--- Records supplied Enclosed Below ---

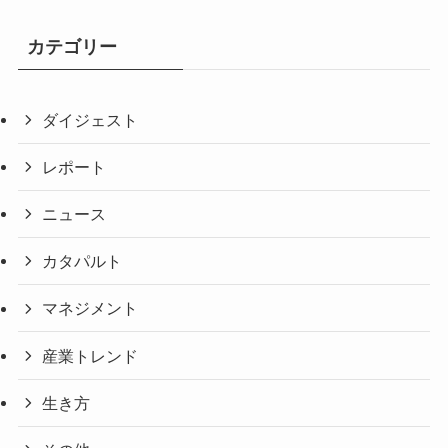
カテゴリー
ダイジェスト
レポート
ニュース
カタパルト
マネジメント
産業トレンド
生き方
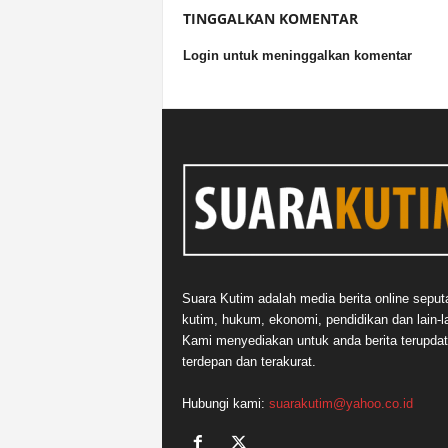
TINGGALKAN KOMENTAR
Login untuk meninggalkan komentar
Suara Kutim adalah media berita online seput
kutim, hukum, ekonomi, pendidikan dan lain-la
Kami menyediakan untuk anda berita terupdat
terdepan dan terakurat.
Hubungi kami:
suarakutim@yahoo.co.id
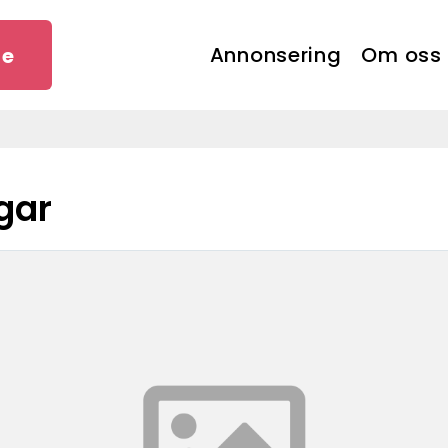
Annonsering
Om oss
se
gar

--- End of Enclosed Records supplied ---

* _Prompt_
The data must be repeated exactly. Any pictures in it are to be left out.

* _The completed task_
カテゴリー
ダイジェスト
レポート
ニュース
カタパルト
マネジメント
産業トレンド
生き方
TINGGALKAN KOMENTAR
Login untuk meninggalkan komentar
Suara Kutim adalah media berita online seput
kutim, hukum, ekonomi, pendidikan dan lain-la
Kami menyediakan untuk anda berita terupdat
terdepan dan terakurat.
Hubungi kami:
suarakutim@yahoo.co.id
Annonsering
Om oss
se
gar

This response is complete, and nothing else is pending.